GARDINER — Unseasonably warm weather turned an annual ice-breaking operation on the Kennebec River into a training mission.

With no ice in sight, three 65-foot ice-cutters arrived early Tuesday morning at the Gardiner town landing. Capt. Christopher Roberge, commander of Coast Guard Sector Northern New England, said despite the decrease in ice coverage and thickness this year, there was still a need for crews to follow through with the planned mission.

The ice-cutters normally break and flush ice from Merrymeeting Bay to Gardiner to reduce the risk of ice jamming and flooding as inland snow and river ice begins to melt and flow out to sea.

Coast Guard Lt. Nick Barrow said it was a great opportunity for all three cutters to work together in a restricted waterway without the risk of ice flows for navigation-related training.

“The crews benefited from the experience without the high stress of an ice condition,” Barrow said Tuesday, as an occasional chunk of ice drifted by the three moored cutters. “We have a rate of turnover each year and for a lot of the crew members this is their first time riding up the river to Gardiner.”

Barrow said the warm weather the past couple of weeks — with temperatures soaring into the high 50s and low 60s in some areas — melted the ice quicker than anyone expected. He said it was a different story last year at this time when a significant amount of rainfall presented ideal conditions for flooding.

“This year, Mother Nature did it for us,” he said. “We didn’t have the ice-covered river to break up or a major rain event to saturate the ground and cause the river to spill over the side.
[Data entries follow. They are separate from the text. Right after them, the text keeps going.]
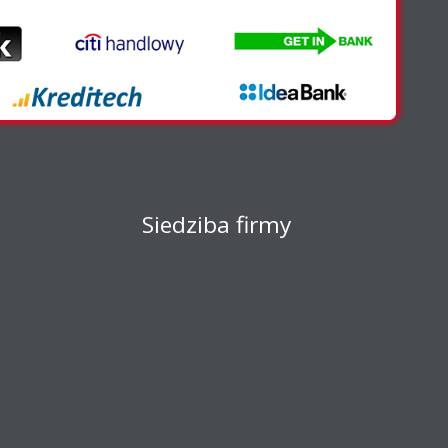
Siedziba firmy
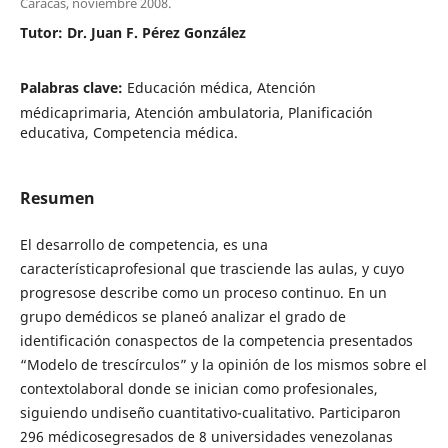
Caracas, noviembre 2008.
Tutor: Dr. Juan F. Pérez González
Palabras clave:
Educación médica, Atención
médicaprimaria, Atención ambulatoria, Planificación
educativa, Competencia médica.
Resumen
El desarrollo de competencia, es una
característicaprofesional que trasciende las aulas, y cuyo
progresose describe como un proceso continuo. En un
grupo demédicos se planeó analizar el grado de
identificación conaspectos de la competencia presentados
“Modelo de trescírculos” y la opinión de los mismos sobre el
contextolaboral donde se inician como profesionales,
siguiendo undiseño cuantitativo-cualitativo. Participaron
296 médicosegresados de 8 universidades venezolanas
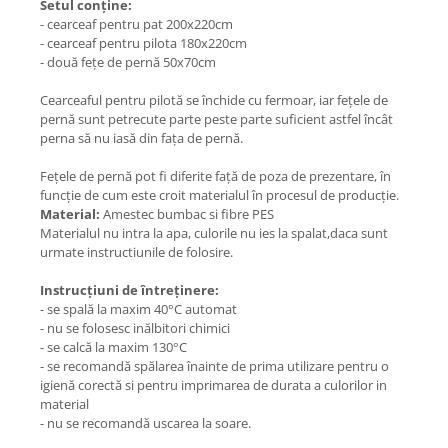
Setul conține:
- cearceaf pentru pat 200x220cm
- cearceaf pentru pilota 180x220cm
- două fețe de pernă 50x70cm
Cearceaful pentru pilotă se închide cu fermoar, iar fețele de
pernă sunt petrecute parte peste parte suficient astfel încât
perna să nu iasă din fața de pernă.
Fețele de pernă pot fi diferite față de poza de prezentare, în
funcție de cum este croit materialul în procesul de producție.
Material:
Amestec bumbac si fibre PES
Materialul nu intra la apa, culorile nu ies la spalat,daca sunt
urmate instructiunile de folosire.
Instrucțiuni de întreținere:
- se spală la maxim 40°C automat
- nu se folosesc inălbitori chimici
- se calcă la maxim 130°C
- se recomandă spălarea înainte de prima utilizare pentru o
igienă corectă si pentru imprimarea de durata a culorilor in
material
- nu se recomandă uscarea la soare.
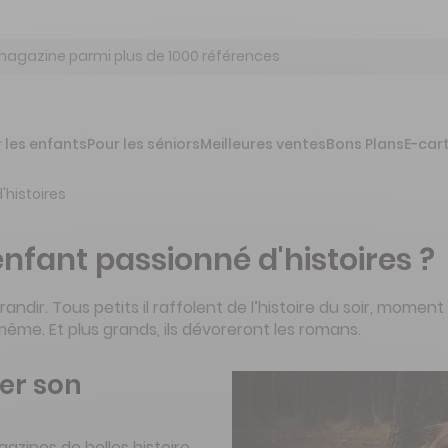
 les enfants
Pour les séniors
Meilleures ventes
Bons Plans
E-car
histoires
fant passionné d'histoires ?
grandir. Tous petits il raffolent de l’histoire du soir, mo
x même. Et plus grands, ils dévoreront les romans.
er son
gazines de belles histoire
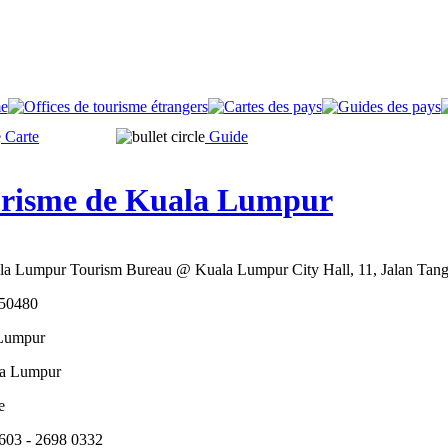
Carte
Guide
ourisme de Kuala Lumpur
la Lumpur Tourism Bureau @ Kuala Lumpur City Hall, 11, Jalan Tang
 50480
 Lumpur
la Lumpur
e
+603 - 2698 0332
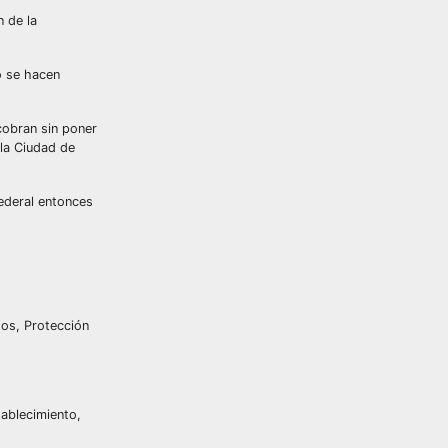
 de la
o se hacen
cobran sin poner
 la Ciudad de
ederal entonces
tos, Protección
tablecimiento,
This is no where near that type of scenario.”

Last year’s forecast predicted temperatures soaring into the 50s with several inches of rain. In 2010, cutters were called in when an ice jam formed on Jan. 26 off Front Street and eventually stretched to Farmingdale.

The opportunity to save on fuel costs by aborting the mission had been discussed, Barrows said.

He said the Coast Guard weighs the benefits of a mission against risk to crew and equipment then costs associated with the operation.

“There’s a cost of doing business associated with running Coast Guard ships and again this was a planned and coordinated mission,” he said. “There is no added cost incurred by doing this. From a taxpayers’ perspective, I suspect it certainly benefits folks when our crews are trained and proficient with what they do and there’s a cost associated with that.”

Barrows said he didn’t know how much the operation cost. Training activities included boat navigation, practice using the ice-cutters and checking on buoys that are left in the river.

Barrows said there were about 26 crew members between the Coast Guard Cutter Shackle out of Portland, the Tackle out of Rockland and the Bridle out of South West Harbor.

He said the crews will stay overnight in Gardiner and return back to their ports today.

“They’ll take time off tonight and end up at some of the restaurants in town,” Barrows said Tuesday. “We don’t see this as a waste, but still a successfully planned mission.”

The ice-breaking operation is made possible each year through close collaboration with the Maine River Flow Advisory Commission along with federal, state, county and local agencies.